A Current Stress Reduction Method for Modular Magnetic-Coupled Converter (MMCC) in Medium-Voltage Motor Drives

The modular magnetic-coupled converter (MMCC) greatly reduces the volume of the transformers and dc capacitors in medium-voltage motor drives. It consists of numerous power modules, each of which integrates several H-bridges and an intermediate DC-DC stage. The DC-DC stage utilizes six half-bridges jointly connected to the multi-winding high-frequency transformer via LC resonant tanks. This structure provides the hardware channel for the fluctuating power spontaneous cancellation. However, this feature leads to high current stress issues in the DC-DC stage. To address this problem, this article proposes a novel current stress reduction method for MMCC. It utilizes the converter apparent power to regulate the grid-side half-bridges in the DC-DC stage for proper power transmission.

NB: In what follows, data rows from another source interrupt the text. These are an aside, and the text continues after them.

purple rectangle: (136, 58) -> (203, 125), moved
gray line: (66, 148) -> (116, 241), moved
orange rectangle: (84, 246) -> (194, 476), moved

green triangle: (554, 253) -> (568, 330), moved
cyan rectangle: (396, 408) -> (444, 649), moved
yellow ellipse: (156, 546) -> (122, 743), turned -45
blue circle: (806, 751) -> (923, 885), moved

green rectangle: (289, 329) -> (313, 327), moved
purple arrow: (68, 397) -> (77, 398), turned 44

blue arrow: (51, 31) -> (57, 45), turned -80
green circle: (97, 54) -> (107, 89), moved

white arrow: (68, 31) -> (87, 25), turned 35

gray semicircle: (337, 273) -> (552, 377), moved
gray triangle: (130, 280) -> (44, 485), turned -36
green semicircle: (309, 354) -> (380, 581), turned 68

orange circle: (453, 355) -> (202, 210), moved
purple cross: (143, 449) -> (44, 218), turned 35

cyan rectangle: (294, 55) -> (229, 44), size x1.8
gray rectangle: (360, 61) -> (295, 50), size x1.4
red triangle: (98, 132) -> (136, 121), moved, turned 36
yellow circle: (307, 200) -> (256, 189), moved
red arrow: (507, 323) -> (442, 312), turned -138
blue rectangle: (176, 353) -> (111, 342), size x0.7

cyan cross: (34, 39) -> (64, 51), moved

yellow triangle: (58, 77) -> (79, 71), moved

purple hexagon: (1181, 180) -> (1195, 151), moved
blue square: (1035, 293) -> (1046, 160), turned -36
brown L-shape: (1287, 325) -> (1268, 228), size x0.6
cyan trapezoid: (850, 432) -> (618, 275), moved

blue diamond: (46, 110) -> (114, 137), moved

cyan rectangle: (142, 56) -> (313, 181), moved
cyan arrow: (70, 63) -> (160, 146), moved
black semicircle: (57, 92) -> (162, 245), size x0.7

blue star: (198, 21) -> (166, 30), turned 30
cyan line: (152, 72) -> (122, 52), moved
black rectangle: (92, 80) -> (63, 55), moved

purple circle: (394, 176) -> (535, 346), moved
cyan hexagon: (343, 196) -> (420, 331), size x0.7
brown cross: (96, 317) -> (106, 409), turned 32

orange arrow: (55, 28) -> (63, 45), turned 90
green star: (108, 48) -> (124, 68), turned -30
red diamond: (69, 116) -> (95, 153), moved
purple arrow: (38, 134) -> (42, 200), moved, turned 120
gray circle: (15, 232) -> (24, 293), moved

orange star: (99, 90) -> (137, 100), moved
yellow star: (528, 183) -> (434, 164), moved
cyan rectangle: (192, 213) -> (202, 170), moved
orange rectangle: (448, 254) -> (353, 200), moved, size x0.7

Meanwhile, the grid-side channel impedances in the DC-DC stage are intentionally designed to differ from the original ones. The double-line-frequency power fluctuations from the grid-side H-bridges are barely transferred to the DC-DC stage, whereas those from the motor-side H-bridges still cancel each other out in the multi-winding transformer. Compared to the conventional MMCC, the proposed software method reduces the current stress of the grid-side half-bridges by more than 47%. Moreover, the total switching device cost is lowered by 25%, and the converter cost is reduced by more than 15%. The feasibility of the proposal is verified by simulations and experiments.